╭─ DATA FOR ANALYSIS

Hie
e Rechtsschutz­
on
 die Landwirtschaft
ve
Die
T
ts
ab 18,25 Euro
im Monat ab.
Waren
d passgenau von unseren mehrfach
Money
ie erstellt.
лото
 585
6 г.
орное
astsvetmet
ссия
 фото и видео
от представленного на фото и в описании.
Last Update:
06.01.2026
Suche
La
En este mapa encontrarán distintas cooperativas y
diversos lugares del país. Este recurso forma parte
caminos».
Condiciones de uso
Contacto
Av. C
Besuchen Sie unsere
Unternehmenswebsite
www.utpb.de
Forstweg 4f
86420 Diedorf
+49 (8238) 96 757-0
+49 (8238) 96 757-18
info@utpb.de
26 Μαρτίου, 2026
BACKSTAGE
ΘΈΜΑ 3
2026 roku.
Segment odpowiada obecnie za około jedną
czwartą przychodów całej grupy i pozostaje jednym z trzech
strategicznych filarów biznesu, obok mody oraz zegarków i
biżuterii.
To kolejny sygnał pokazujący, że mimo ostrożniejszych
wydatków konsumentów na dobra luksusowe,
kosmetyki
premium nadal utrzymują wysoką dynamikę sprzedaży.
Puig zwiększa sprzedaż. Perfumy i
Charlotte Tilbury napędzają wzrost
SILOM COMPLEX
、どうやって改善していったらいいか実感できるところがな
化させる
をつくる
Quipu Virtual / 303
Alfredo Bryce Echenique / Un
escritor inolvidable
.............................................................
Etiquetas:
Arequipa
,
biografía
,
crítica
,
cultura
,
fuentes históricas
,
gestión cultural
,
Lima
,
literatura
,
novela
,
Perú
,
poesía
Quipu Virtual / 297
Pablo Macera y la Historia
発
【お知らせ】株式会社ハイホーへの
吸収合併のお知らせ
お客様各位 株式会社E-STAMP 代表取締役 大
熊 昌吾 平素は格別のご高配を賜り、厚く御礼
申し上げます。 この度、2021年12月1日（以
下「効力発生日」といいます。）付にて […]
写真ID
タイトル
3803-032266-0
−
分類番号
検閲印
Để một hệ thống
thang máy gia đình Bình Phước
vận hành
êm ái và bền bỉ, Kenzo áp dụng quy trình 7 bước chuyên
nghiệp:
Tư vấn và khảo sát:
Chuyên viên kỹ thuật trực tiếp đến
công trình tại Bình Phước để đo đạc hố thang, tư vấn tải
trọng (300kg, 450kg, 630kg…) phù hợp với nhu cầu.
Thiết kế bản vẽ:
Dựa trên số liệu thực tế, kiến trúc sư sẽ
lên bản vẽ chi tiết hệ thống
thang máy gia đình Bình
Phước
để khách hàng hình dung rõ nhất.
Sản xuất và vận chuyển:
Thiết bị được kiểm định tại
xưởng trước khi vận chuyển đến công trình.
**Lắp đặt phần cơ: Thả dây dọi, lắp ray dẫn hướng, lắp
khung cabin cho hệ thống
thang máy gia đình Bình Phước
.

╰─

▸ **WHAT YOU ARE ASKED TO DO**
Lines from the one containing "Tư vấn và khảo" through the final line of the entries are the only ones to print, and each must match exactly.

▸ **ANSWER TO THIS EXERCISE**
Tư vấn và khảo sát:
Chuyên viên kỹ thuật trực tiếp đến
công trình tại Bình Phước để đo đạc hố thang, tư vấn tải
trọng (300kg, 450kg, 630kg…) phù hợp với nhu cầu.
Thiết kế bản vẽ:
Dựa trên số liệu thực tế, kiến trúc sư sẽ
lên bản vẽ chi tiết hệ thống
thang máy gia đình Bình
Phước
để khách hàng hình dung rõ nhất.
Sản xuất và vận chuyển:
Thiết bị được kiểm định tại
xưởng trước khi vận chuyển đến công trình.
**Lắp đặt phần cơ: Thả dây dọi, lắp ray dẫn hướng, lắp
khung cabin cho hệ thống
thang máy gia đình Bình Phước
.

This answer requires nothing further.